- _GIVEN DATA_:
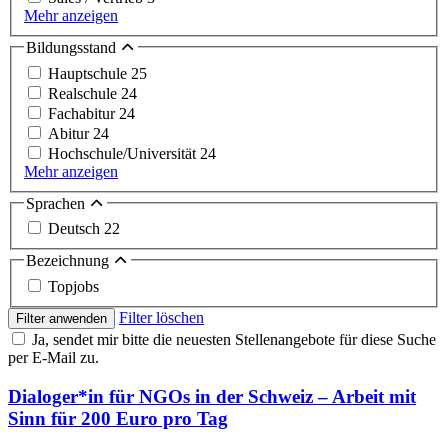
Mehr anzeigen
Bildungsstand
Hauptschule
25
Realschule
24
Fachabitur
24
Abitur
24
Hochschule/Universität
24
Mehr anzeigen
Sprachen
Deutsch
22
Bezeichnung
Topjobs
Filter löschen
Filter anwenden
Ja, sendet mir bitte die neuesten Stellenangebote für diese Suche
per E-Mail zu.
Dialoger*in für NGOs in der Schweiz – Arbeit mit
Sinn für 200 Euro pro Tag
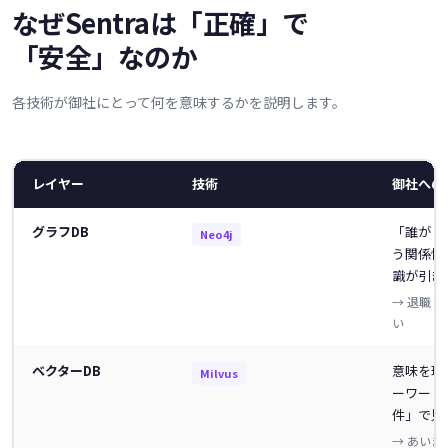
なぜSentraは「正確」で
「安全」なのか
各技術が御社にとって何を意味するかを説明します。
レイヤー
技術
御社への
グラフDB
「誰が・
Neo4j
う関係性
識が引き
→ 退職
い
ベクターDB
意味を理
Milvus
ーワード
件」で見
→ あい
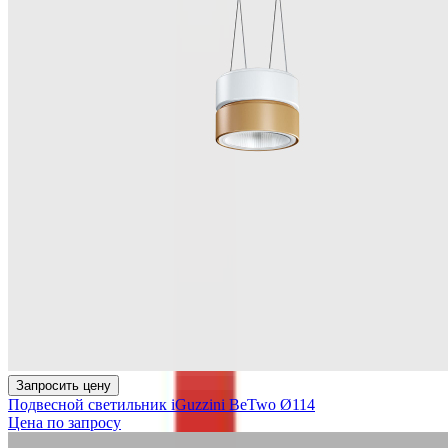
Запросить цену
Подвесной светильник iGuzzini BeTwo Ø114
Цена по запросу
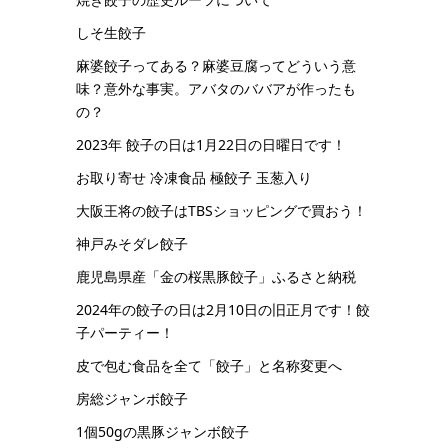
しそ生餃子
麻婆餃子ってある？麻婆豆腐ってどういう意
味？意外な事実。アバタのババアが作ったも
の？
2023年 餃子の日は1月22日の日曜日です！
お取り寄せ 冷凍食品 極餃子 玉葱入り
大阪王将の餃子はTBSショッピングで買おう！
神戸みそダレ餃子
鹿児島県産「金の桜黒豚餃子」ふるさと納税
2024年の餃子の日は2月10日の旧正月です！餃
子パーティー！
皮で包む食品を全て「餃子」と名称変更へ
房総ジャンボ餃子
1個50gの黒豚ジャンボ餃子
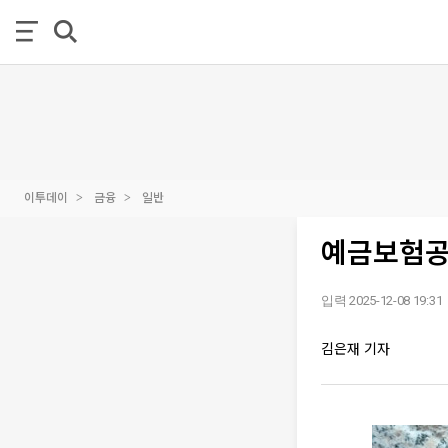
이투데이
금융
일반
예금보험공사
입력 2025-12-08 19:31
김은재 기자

...

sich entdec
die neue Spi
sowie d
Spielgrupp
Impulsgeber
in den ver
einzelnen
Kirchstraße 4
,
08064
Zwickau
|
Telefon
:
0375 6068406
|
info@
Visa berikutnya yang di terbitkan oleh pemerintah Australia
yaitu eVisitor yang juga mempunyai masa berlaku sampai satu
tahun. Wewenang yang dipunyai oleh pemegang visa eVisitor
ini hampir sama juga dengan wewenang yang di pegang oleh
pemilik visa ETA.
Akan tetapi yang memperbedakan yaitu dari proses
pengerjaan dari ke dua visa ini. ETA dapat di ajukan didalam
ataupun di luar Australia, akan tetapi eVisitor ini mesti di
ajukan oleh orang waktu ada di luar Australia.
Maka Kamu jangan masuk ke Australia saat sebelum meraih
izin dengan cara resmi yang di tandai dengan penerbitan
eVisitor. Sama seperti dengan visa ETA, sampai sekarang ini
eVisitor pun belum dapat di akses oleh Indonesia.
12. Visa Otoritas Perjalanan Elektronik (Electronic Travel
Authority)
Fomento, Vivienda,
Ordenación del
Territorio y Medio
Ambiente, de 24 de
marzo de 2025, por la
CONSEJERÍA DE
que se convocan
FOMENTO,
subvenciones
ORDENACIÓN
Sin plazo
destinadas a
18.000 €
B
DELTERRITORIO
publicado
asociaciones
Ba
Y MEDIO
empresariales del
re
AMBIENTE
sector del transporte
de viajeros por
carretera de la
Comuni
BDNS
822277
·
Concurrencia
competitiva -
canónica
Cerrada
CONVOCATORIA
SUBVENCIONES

- _YOUR GOAL_:
Go through the entries above and report every line in which the word "ajukan" appears.

- _FINISHED TASK_:
pengerjaan dari ke dua visa ini. ETA dapat di ajukan didalam
ajukan oleh orang waktu ada di luar Australia.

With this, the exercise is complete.